Stored data entries:
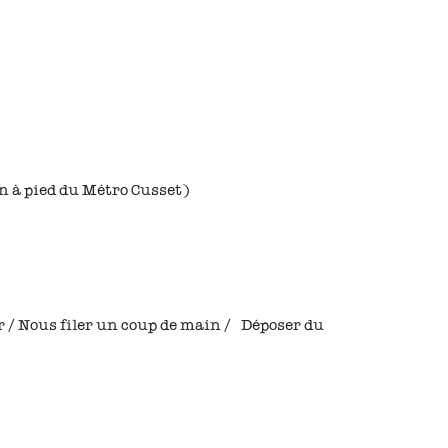
n à pied du Métro Cusset)
 / Nous filer un coup de main / Déposer du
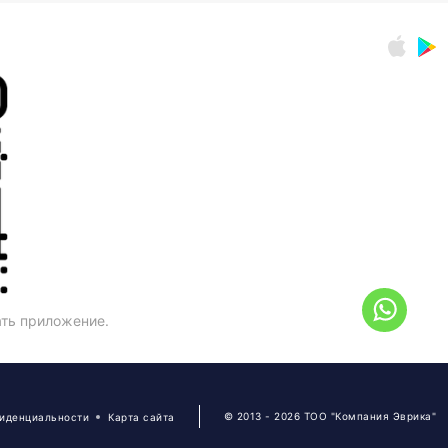
ать приложение.
© 2013 - 2026 ТОО "Компания Эврика"
фиденциальности
Карта сайта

TASK ITEM: Reproduce, with no other lines, the one containing "2013 - 2026" and all lines after it through the end of the data above.

WRITTEN RESPONSE:
© 2013 - 2026 ТОО "Компания Эврика"
фиденциальности
Карта сайта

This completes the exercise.